One more thing I noticed: left unsupervised, it was ambitious. It wanted to do more than I asked, more than I necessarily wanted, and I had to put guardrails in place to keep it from running off and generating costs I hadn’t signed up for. Which brings me back to that sixty dollars.
I hit my limit in the middle of the project, at a moment when I had the time carved out and my head was fully in it. I could have waited. I chose to keep going, watching the cost climb, because I’d already started and I liked what I was seeing and I didn’t want to lose the thread. That’s not a rational decision by any normal accounting, but it is a very human one.
I don’t think I’m unusual in this. Anthropic, and every company racing to build the next frontier model, knows exactly how compelling “the latest and greatest” is, and how willing people are to pay for that feeling even when the older, cheaper option would have done the job just fine. Fable’s quality isn’t the issue here. The hard part is making the sober, sensible choice when the flashier option is right there, working beautifully, and asking you to keep going.
Alongside Fable’s release, Anthropic also quietly changed how usage is measured for Sonnet, the model I actually rely on for most of my work day to day. The price per token stayed the same. But the way that usage gets metered changed enough that, by the numbers I’ve seen, the same work now consumes something like 40 percent more of your allotment than it used to. The sticker price didn’t move. What changed is how much of it you use up doing the exact same things you were already doing.
I don’t think this is some grand conspiracy, and I want to be careful not to overstate it. The AI industry is still competitive. OpenAI and Google haven’t raised prices on their newest models the way this metering change effectively raises Anthropic’s, and that competition is doing real work to keep things in check, but I’ve watched this shape play out elsewhere already. My streaming services all show ads now unless I pay considerably more to remove them, so much more that I don’t bother. It’s just what companies do when they need more revenue and have the leverage to take it.
What makes this particular version sting more for me is what these tools are built on. The data these models learned from came from decades of human writing, conversation, and creativity, collected without asking anyone’s permission. I’ve written about that before and I still think about it constantly. Tools built on something taken from all of us shouldn’t then become something only some of us can afford to use at their full capability. Right now, for most of what I do, Sonnet and Opus, the models included in a normal subscription, are more than good enough. But I don’t love watching the gap open up between what’s included and what costs extra, especially knowing how good competition has been at keeping that gap in check so far, and how little guarantee there is that it stays that way.
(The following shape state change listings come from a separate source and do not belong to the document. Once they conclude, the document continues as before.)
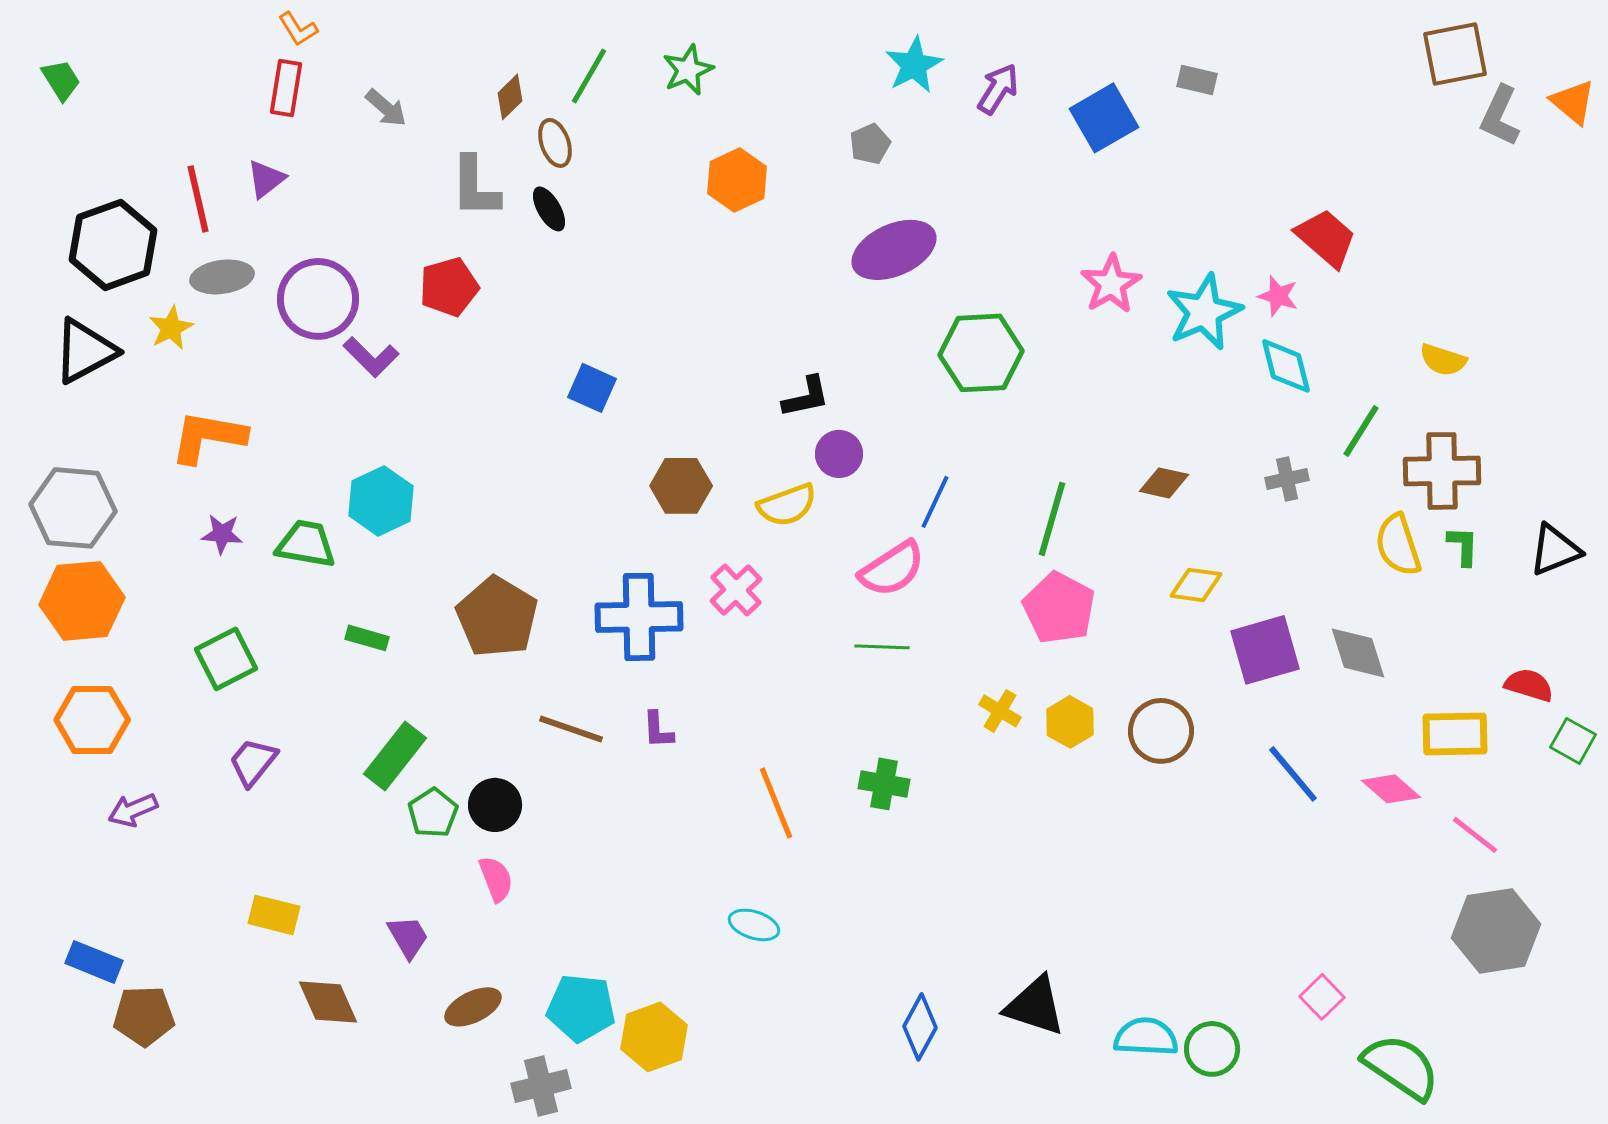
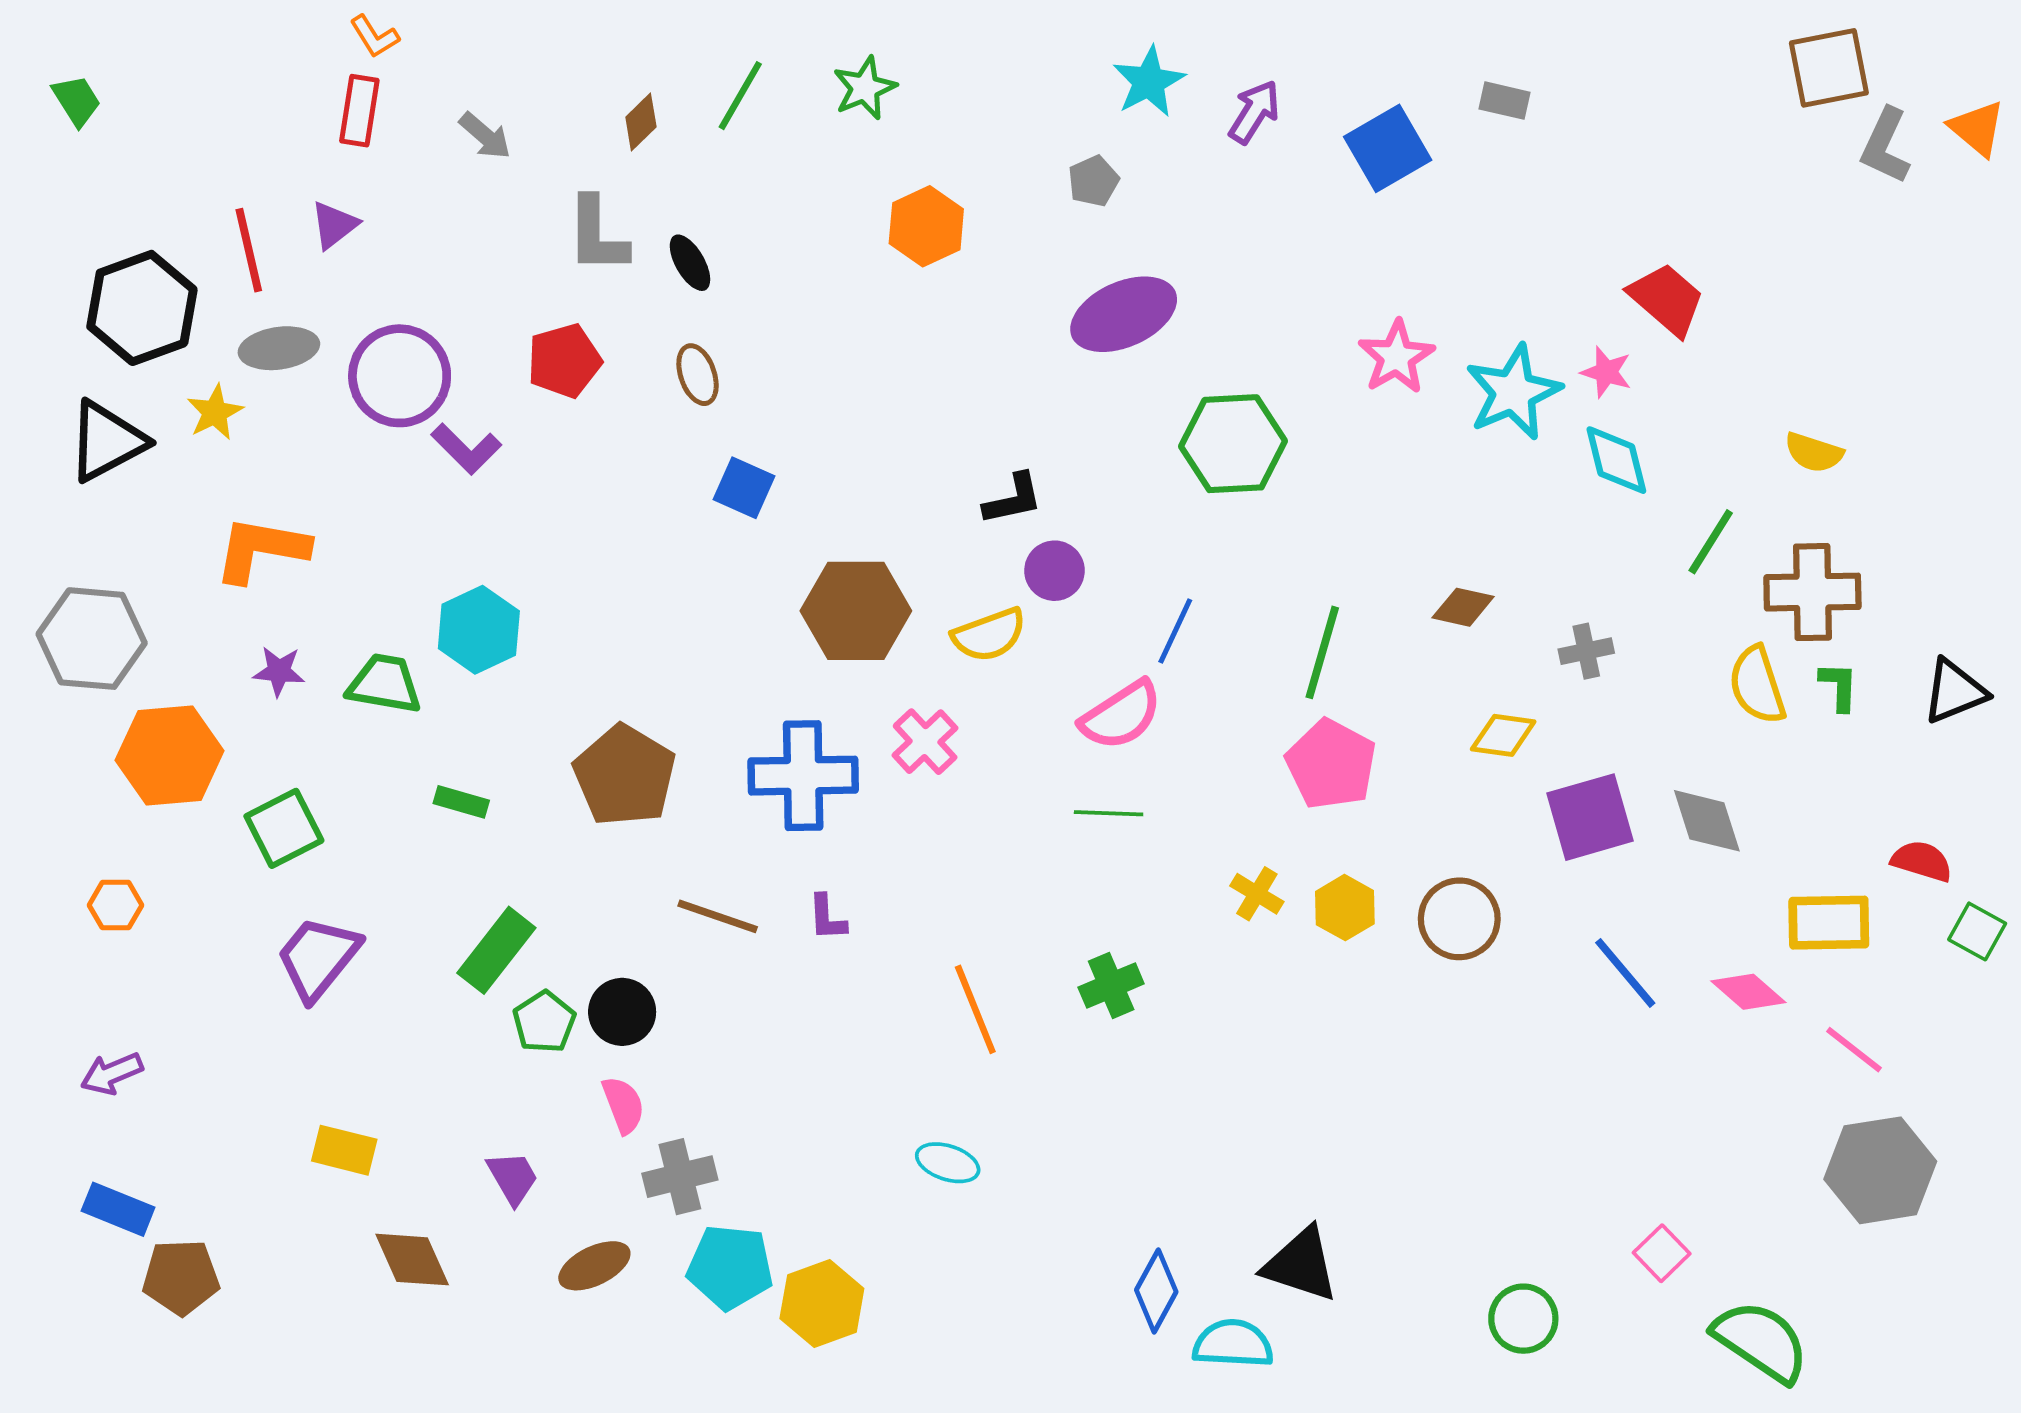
brown ellipse: (555, 143) -> (698, 375), moved
gray cross: (1287, 479) -> (1586, 651), moved
brown hexagon: (681, 486) -> (856, 611), size x1.4
orange hexagon: (82, 601) -> (170, 755), moved
orange hexagon: (92, 720) -> (116, 905), size x0.6
purple trapezoid: (253, 762) -> (318, 958), size x1.4
green cross: (884, 784) -> (1111, 985), turned -33
purple arrow: (133, 810) -> (112, 1073), moved
cyan semicircle: (1146, 1037) -> (1233, 1344), moved
gray cross: (541, 1086) -> (680, 1177), moved

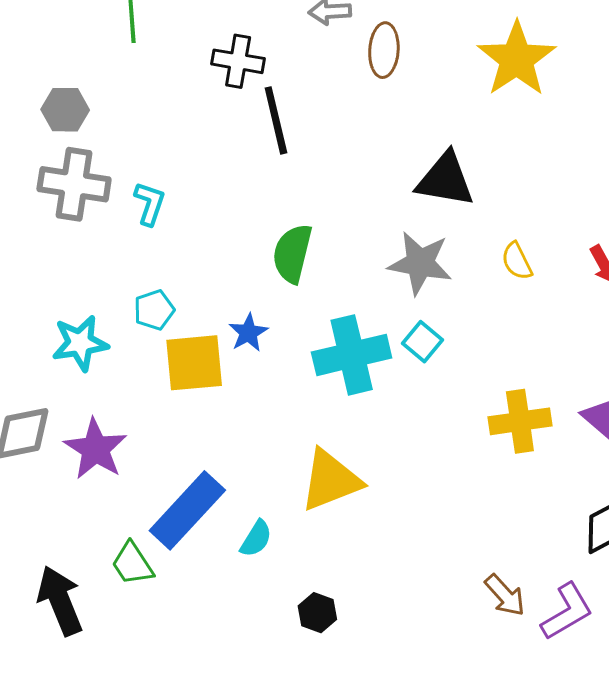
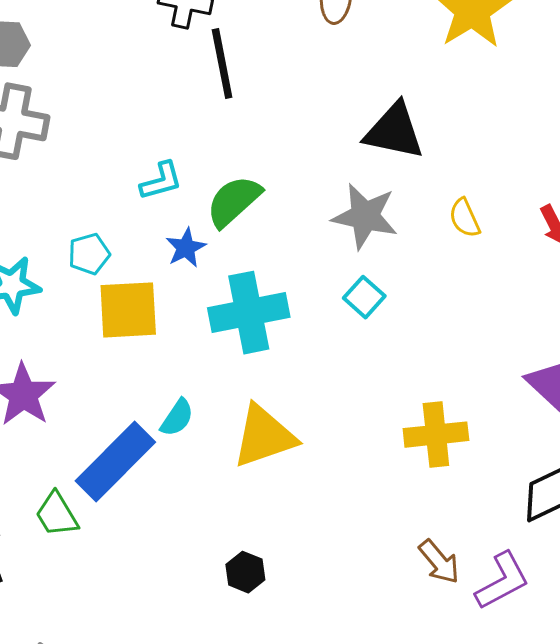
cyan L-shape: (150, 204) -> (161, 181), moved, turned 54
green semicircle: (292, 253) -> (234, 201), turned 32
blue star: (248, 333) -> (186, 248), moved
cyan cross: (352, 355) -> (249, 313), moved
yellow cross: (520, 421) -> (436, 435), moved
cyan semicircle: (256, 539) -> (177, 418), moved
So would I tell you to go try Fable? Sure, if you’re curious and you can afford to poke at it, or if you need high-level coding power. It’s an impressive piece of work, and I don’t want that to get lost in everything else I’ve said here. But being newer and more capable doesn’t automatically make something the right tool for what you’re doing, and I don’t see myself reaching for it often. Most days, the models already included in my plan do exactly what I need.
As for the sixty dollars, I don’t regret the site. I do regret how easily I talked myself into paying it, given how clearly I could see myself doing it in the moment. I guess that knowing exactly what’s happening to you doesn’t make you immune to it.